Approximately 20% to 30% of adults suffer from MS, one of the leading causes of death worldwide.[1] In 2018, it was reported that the prevalence of MS in Chinese adults was 9.82%. Data showed that the prevalence of MS was higher in patients with psoriasis compared to the general population. The correlation between MS and the severity of psoriasis was controversial. According to previous reports, MS, obesity, hypertriglyceridemia, and hyperglycemia were more prevalent in patients with severe psoriasis. Our study did not show this association, which might be due to differences in gender, age, race, genetic background, and lifestyle.
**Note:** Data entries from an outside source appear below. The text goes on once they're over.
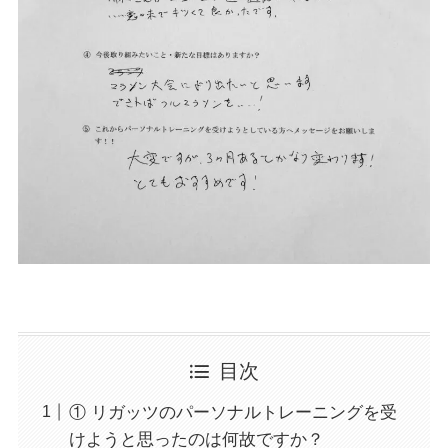
目次
① リガッツのパーソナルトレーニングを受
けようと思ったのは何故ですか？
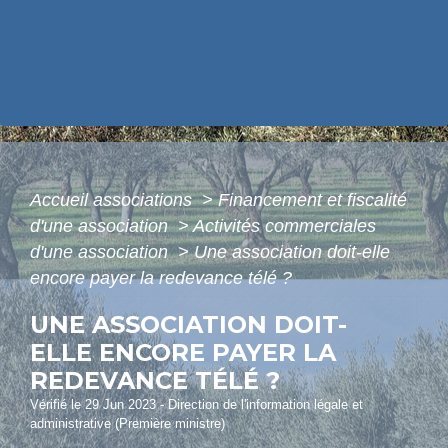
Accueil associations
>
Financement et fiscalité
d'une association
>
Activités commerciales
d'une association
>
Une association doit-elle
encore payer la redevance télé ?
UNE ASSOCIATION DOIT-
ELLE ENCORE PAYER LA
REDEVANCE TÉLÉ ?
Vérifié le 29 Jun 2023 - Direction de l'information légale et
administrative (Première ministre)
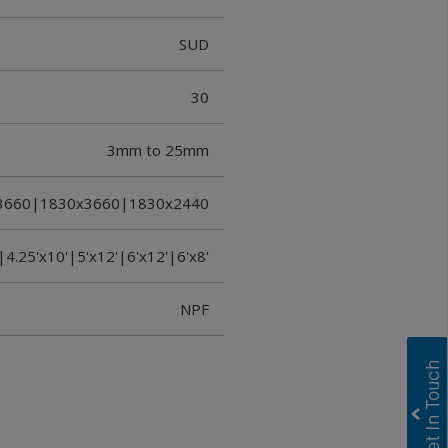
SUD
30
3mm to 25mm
3660|1830x3660|1830x2440
|4.25'x10'|5'x12'|6'x12'|6'x8'
NPF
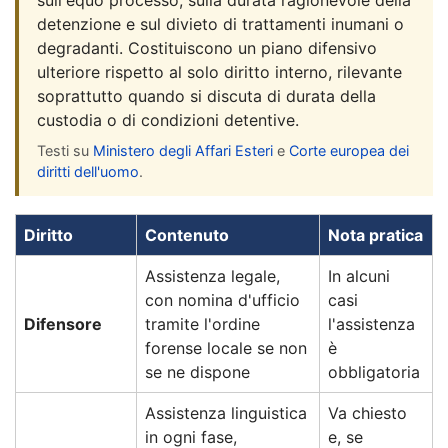
detenzione e sul divieto di trattamenti inumani o
degradanti. Costituiscono un piano difensivo
ulteriore rispetto al solo diritto interno, rilevante
soprattutto quando si discuta di durata della
custodia o di condizioni detentive.
Testi su
Ministero degli Affari Esteri
e
Corte europea dei
diritti dell'uomo
.
Diritto
Contenuto
Nota pratica
Assistenza legale,
In alcuni
con nomina d'ufficio
casi
Difensore
tramite l'ordine
l'assistenza
forense locale se non
è
se ne dispone
obbligatoria
Assistenza linguistica
Va chiesto
in ogni fase,
e, se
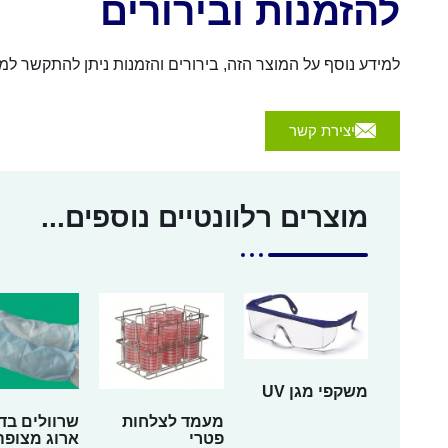
להזמנות ובירורים
למידע נוסף על המוצר הזה, בירורים והזמנות ניתן להתקשר למספר 054-4570926 או לשלוח הודעה באמצעות הכפת
יצירת קשר
מוצרים רלוונטיים נוספים...
משקפי מגן UV
מעמד לצלחות
שרוולים בד
פטרי
ארוג מצופה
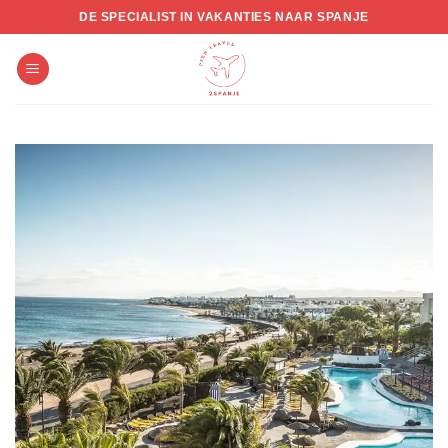
Skip
DE SPECIALIST IN VAKANTIES NAAR SPANJE
to
content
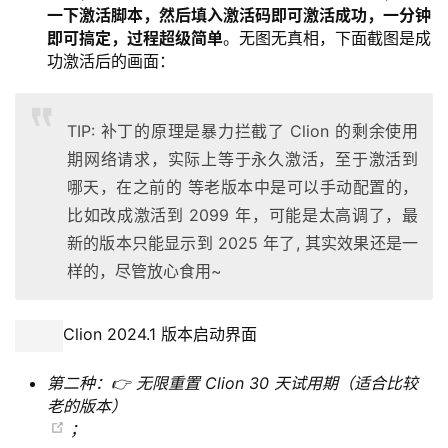
一下激活脚本，然后填入激活码即可激活成功，一分钟
即可搞定，过程超级简单
。无图无真相，下面截图是成
功激活后的画面：
TIP: 补丁的原理是暴力拦截了 Clion 的剩余使用
期网络请求，实际上等于永久激活，至于激活到
哪天，在之前的 等老版本中是可以手动配置的，
比如改成激活到 2099 年，可能是太高调了，最
新的版本只能显示到 2025 年了, 其实效果还是一
样的，尽管放心食用~
Clion 2024.1 版本启动界面
第二种：👉 无限重置 Clion 30 天试用期（适合比较
老的版本）
；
Zhang et al[2] reported that the prevalence of being overweight and obesity in Chinese adults was 28.1% and 5.2%, respectively (N = 441,306). In our study, the prevalence of overweight/obesity in patients with plaque psoriasis was higher than that of the general population, which was consistent with the results of reported studies. However, it was reported that patients who underwent bariatric surgery had a significantly lower risk for psoriasis and psoriatic arthritis.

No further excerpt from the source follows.